Unison, a union representing public employees, and private health providers, said they were supporting overseas hires after they reported being followed to and from work, intimidated and their accommodation attacked.
In one incident earlier in the week, masked men chased a female nurse of "a different skin color," according to Unison, which said the unnamed nurse escaped by fleeing into the nearby Ulster Hospital in east Belfast.
Northern Ireland Secretary Hilary Benn condemned the unrest as "racist thuggery."
"If you are burning someone out of their home, saying 'foreigners out', what other word would you use?"
He said "a sense of fear and terror" was growing among ethnic minorities in the self-governing province amid the arson attacks, intimidation and reports of people stopping cars to determine the nationality of the occupants.
"People are reflecting on the truly shocking scenes we saw on Tuesday night, with people being burnt out of their homes because of the color of their skin. There is no justification for that, and nothing can explain it away, and it's left a lot of people terrified."
An additional 90 officers from Scotland were expected to arrive on Thursday to help contain the unrest but NI Policing Board chair Brendan Mullan warned on BBC Radio Ulster on Thursday that PSNI was "stretched" because it was 1,200 officers short.
"The police service has currently 6,300 officers against a recognized need for 7,500 so it lacks resilience," he said.
The unrest was sparked by the stabbing of local man Steven Ogilvy on a Belfast street on Monday night, allegedly by a refugee who arrived in Northern Ireland, which is part of the United Kingdom, by crossing the open land border with the Irish Republic.
Hadi Alodid, 30. appeared before magistrates on Wednesday on charges of the attempted murder of Ogilvy, threatening to kill a National Health Service radiographer and possession of a knife.
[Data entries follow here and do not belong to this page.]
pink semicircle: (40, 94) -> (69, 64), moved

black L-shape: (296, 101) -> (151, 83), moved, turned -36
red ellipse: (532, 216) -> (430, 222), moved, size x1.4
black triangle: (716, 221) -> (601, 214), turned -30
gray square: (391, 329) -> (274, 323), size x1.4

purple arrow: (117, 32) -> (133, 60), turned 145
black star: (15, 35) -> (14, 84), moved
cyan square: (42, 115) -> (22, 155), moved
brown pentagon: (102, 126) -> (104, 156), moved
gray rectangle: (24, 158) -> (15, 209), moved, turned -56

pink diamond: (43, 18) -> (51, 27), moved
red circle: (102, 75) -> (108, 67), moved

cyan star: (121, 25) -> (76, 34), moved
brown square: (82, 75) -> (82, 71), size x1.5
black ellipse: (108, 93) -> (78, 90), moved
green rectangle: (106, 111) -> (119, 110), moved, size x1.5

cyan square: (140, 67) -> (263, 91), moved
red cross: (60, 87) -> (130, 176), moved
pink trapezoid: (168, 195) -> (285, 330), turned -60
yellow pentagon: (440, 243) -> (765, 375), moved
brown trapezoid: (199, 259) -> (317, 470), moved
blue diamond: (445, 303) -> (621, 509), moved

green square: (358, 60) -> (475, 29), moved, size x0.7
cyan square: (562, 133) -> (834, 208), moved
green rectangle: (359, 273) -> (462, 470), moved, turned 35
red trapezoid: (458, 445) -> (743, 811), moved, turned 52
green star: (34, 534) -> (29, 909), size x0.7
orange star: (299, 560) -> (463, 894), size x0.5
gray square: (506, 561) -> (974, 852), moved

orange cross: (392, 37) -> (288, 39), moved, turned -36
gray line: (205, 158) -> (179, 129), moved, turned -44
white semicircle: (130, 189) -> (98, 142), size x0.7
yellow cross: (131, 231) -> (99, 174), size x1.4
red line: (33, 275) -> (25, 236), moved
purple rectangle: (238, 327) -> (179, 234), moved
He was remanded in custody until his next court appearance in four weeks.
The protests are over what growing numbers of people believe is uncontrolled immigration into Britain but police said they believed the violence was being incited and coordinated online, including doxxing of immigrants, and appealed to social media companies to clamp down on it.
Deputy First Minister of Northern Ireland Emma Little-Pengelly of the Democratic Unionist Party said that peaceful protesters had legitimate grievances but that she strongly condemned those bent on "violence, thuggery and disorder," adding that targeting people on the basis of their color was racism.
"That is absolutely wrong. We of course have been united in calling for that to stop immediately. All they are doing is destroying their own communities, and they are destroying the very cause that they claim to be supporting," said Little-Pengelly.